### Your task
What is the number of lines in the records that contain "party"? Give only that number.

### Supplied data
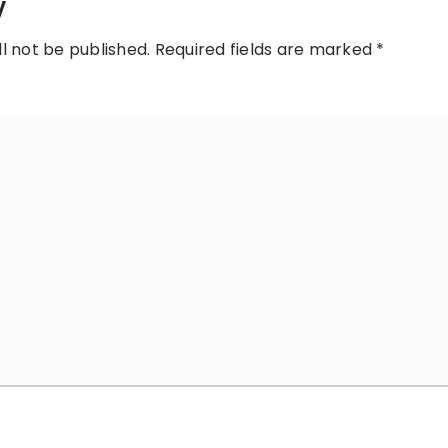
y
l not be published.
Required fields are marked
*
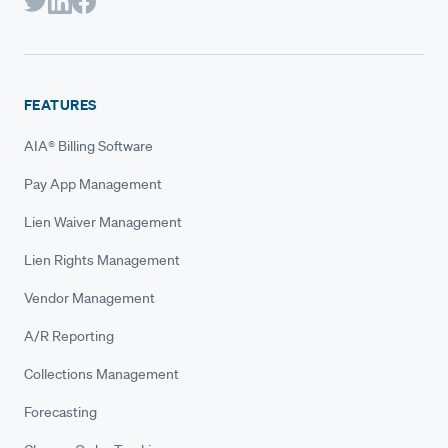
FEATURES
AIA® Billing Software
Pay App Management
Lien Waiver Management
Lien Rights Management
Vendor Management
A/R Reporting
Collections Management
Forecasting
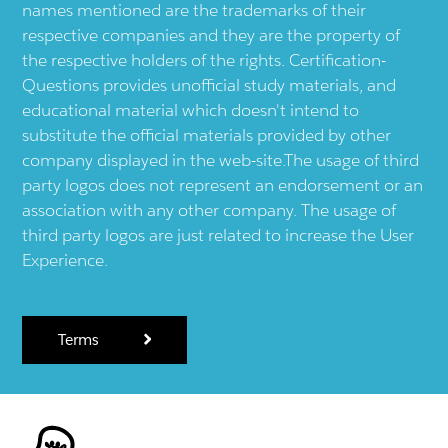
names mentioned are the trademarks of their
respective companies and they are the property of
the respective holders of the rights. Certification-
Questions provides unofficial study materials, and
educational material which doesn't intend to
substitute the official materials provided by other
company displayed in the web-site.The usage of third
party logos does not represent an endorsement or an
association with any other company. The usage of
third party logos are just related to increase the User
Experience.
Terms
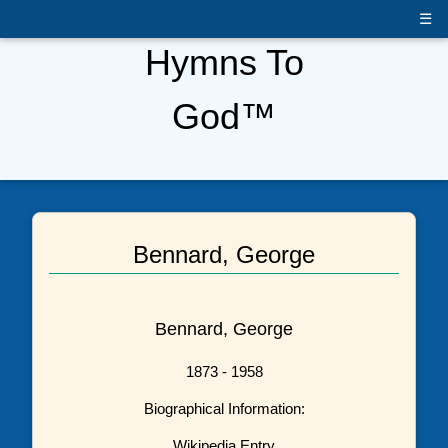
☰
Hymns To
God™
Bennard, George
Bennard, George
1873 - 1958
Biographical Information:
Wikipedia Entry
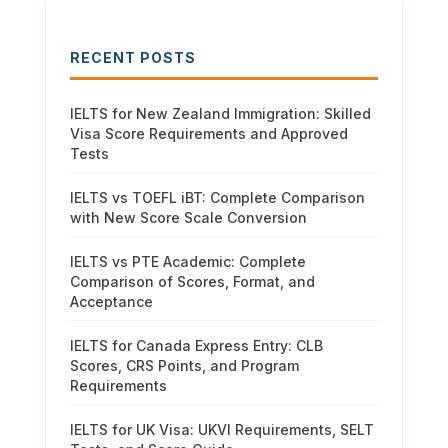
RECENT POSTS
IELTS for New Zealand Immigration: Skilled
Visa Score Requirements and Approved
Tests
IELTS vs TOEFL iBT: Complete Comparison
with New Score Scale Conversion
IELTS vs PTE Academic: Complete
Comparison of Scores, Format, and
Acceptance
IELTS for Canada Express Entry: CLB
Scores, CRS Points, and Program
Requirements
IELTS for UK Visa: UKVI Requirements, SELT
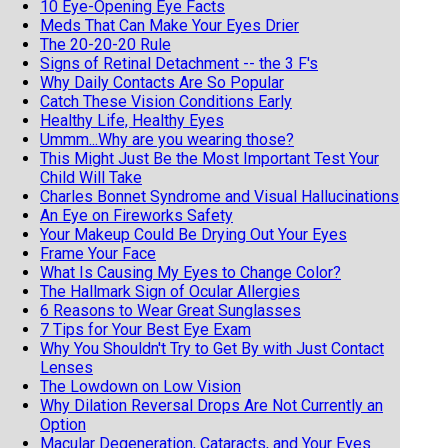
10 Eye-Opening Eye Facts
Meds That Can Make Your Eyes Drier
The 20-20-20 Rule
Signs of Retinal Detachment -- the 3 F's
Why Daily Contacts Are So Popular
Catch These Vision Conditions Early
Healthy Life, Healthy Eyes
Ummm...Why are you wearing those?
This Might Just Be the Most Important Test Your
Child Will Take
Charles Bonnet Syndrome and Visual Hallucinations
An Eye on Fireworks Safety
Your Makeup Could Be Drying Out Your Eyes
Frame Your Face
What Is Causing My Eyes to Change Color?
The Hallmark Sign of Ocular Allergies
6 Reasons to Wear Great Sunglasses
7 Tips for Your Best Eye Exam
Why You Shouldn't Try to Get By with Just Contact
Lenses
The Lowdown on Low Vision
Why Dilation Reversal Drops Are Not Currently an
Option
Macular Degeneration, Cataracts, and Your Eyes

==

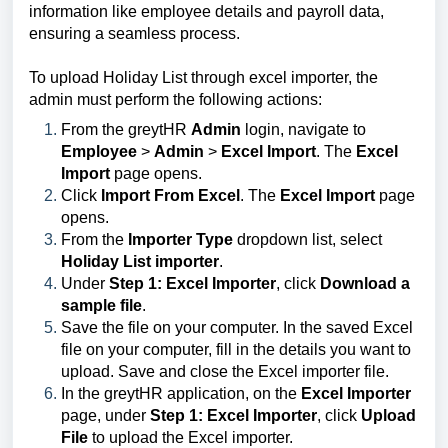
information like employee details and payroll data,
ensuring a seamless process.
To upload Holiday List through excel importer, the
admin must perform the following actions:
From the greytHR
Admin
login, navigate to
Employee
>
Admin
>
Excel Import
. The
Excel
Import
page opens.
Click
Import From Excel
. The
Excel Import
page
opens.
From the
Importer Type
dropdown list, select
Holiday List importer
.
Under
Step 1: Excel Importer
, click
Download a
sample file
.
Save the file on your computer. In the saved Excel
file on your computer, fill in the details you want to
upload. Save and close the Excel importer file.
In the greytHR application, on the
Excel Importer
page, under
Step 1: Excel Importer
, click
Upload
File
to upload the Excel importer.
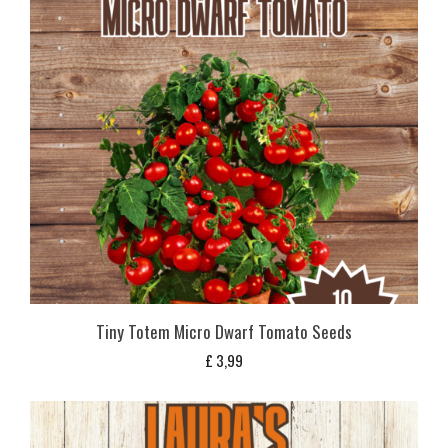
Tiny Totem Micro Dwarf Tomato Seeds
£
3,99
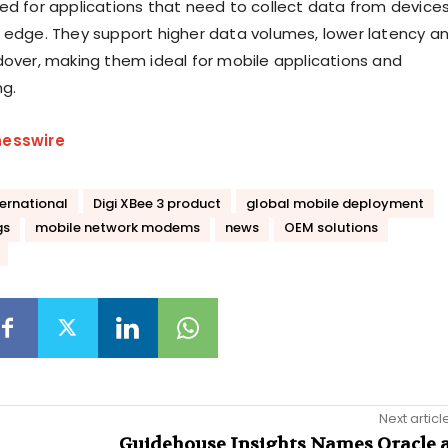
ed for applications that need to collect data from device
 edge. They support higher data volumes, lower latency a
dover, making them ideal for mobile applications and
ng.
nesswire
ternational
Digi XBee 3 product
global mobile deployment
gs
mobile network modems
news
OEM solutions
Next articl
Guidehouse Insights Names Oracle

### Output
2